The errors have been caused by a combination of hubris, garden-variety incompetence and an unfounded paranoia about vaccine hesitation.
7 distinct errors
Mistake one was taking far too long to sign agreements with pharmaceutical businesses. Australia took several months longer than countries like the US, UK and Israel to actually purchase the vaccines.
Mistake two was failing to diversify the vaccine supply. No vaccines were ever ordered from Moderna or Johnson & Johnson (nor the Chinese Sinopec or Russian Sputnik — albeit more understandably). Ten million doses were ordered from Pfizer (later upped to 20 million), and then the government was relying on AstraZeneca, the delayed Europe-produced Novavax and the University of Queensland’s vaccine.

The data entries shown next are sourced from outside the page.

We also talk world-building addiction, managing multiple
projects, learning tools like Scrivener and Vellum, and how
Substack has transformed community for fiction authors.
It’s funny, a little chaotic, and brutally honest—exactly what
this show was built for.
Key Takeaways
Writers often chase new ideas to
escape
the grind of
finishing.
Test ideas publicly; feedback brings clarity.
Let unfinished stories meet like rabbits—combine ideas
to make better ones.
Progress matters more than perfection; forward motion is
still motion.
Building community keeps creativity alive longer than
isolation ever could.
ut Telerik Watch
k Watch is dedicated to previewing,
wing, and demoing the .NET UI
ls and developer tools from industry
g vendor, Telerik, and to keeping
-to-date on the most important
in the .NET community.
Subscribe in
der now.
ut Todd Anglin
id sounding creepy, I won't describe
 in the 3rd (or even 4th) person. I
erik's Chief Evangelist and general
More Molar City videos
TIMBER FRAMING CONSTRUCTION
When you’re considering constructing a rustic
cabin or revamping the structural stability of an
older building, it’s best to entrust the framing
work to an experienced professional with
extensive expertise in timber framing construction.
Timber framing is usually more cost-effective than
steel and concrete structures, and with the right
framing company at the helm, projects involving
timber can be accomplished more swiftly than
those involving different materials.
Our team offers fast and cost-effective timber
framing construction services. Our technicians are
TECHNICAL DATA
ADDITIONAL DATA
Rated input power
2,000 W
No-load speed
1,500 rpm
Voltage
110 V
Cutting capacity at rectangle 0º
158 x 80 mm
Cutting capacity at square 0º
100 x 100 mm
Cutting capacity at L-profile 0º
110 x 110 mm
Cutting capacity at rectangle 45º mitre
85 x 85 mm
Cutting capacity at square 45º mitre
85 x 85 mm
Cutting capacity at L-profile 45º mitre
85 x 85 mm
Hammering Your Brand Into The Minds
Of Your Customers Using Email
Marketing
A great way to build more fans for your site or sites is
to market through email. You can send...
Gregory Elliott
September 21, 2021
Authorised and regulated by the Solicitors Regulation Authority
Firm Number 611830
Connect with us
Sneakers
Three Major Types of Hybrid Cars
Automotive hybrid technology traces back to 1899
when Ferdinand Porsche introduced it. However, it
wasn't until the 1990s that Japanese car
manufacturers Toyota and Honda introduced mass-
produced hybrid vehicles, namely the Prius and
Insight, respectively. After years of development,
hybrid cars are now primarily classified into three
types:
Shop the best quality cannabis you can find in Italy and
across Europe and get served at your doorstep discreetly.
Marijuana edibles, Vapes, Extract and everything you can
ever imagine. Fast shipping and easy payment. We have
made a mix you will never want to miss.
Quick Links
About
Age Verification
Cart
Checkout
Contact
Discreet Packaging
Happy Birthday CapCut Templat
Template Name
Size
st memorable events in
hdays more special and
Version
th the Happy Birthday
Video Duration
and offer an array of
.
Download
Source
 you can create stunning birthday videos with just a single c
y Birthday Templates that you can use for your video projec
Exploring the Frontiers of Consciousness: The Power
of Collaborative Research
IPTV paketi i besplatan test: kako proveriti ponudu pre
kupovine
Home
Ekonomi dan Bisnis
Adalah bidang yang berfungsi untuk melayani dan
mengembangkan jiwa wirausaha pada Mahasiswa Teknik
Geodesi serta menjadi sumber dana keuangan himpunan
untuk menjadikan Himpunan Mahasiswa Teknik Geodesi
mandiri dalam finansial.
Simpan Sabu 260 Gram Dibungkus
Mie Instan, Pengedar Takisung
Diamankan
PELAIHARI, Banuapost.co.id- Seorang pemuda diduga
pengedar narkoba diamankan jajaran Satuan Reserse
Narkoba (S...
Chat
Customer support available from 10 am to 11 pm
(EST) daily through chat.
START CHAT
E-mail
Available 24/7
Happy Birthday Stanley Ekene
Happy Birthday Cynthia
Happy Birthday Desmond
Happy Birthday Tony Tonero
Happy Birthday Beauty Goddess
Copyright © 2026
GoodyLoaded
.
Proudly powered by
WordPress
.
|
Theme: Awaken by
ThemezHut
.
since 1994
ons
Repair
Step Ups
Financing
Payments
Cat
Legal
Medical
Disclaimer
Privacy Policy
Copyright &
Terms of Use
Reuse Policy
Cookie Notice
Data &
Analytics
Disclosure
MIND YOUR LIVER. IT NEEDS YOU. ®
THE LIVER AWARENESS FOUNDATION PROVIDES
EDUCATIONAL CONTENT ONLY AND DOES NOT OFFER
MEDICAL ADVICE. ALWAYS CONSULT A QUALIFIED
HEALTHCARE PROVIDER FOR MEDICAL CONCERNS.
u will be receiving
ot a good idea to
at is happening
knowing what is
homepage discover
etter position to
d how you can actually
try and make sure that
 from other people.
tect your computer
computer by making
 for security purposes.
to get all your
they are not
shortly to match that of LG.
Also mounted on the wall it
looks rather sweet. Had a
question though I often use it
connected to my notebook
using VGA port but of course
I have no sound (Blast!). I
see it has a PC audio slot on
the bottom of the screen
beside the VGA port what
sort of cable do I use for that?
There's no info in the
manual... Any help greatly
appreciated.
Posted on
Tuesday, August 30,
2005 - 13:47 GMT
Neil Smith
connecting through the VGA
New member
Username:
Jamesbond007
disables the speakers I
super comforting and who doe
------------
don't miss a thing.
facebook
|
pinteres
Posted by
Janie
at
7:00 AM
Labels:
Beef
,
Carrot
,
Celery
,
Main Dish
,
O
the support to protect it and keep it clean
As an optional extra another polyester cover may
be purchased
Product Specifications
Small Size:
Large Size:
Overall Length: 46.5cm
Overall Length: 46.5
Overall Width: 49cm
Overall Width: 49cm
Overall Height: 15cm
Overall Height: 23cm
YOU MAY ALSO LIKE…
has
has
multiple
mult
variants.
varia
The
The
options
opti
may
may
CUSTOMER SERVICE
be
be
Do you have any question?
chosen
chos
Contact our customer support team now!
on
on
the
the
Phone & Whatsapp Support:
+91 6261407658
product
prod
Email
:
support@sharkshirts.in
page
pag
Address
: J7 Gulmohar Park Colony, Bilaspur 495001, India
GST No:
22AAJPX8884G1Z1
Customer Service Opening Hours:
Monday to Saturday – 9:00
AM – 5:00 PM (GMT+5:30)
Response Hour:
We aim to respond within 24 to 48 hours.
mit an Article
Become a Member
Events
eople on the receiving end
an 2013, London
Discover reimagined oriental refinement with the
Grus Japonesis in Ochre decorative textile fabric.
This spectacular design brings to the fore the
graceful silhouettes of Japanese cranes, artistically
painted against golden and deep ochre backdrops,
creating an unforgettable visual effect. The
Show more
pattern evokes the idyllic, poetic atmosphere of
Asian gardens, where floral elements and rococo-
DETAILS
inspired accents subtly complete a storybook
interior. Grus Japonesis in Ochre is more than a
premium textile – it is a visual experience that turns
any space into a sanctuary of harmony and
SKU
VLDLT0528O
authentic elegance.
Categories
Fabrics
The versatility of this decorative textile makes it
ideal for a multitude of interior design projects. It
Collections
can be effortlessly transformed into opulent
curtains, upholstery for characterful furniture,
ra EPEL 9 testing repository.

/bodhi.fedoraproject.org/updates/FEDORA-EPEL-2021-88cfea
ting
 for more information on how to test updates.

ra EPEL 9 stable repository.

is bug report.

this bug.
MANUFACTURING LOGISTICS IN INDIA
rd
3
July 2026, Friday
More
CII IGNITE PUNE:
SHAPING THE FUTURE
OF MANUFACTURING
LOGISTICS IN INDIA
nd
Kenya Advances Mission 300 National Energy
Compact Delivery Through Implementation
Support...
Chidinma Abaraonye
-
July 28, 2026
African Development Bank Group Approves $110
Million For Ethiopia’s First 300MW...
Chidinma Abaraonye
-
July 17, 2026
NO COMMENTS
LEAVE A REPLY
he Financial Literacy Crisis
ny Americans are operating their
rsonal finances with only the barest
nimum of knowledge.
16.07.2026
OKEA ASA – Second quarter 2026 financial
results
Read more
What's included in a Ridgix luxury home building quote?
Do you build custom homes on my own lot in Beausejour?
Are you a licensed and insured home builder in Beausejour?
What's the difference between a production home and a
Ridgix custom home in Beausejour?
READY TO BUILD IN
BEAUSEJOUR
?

Mistake three was the Morrison government’s abrupt cancellation of UQ’s vaccine. This decision got minimal publicity at the time — largely because the government very quickly said CSL would switch production to AstraZeneca. However, the cancellation concentrated supply risk onto only three producers (the impact of that becoming obvious last night).
The thing is, there was nothing actually wrong with the vaccine’s efficacy (that had been noted anyway) — the issue was participants in the vaccine’s phase one trials had returned “false positive” HIV tests. The vaccine, a molecular clamp, was formulated using HIV proteins. The government, presumably fearing public backlash, were very quick to dump this vaccine.
At the time, the decision appeared strange — now it appears utterly idiotic. About 800 people contract HIV in Australia each year, a tiny number. Presumably, rather than completely dump the UQ vaccine, other measures could have been taken to handle the rather minor false-positive issue. But instead, the government switched to AstraZeneca.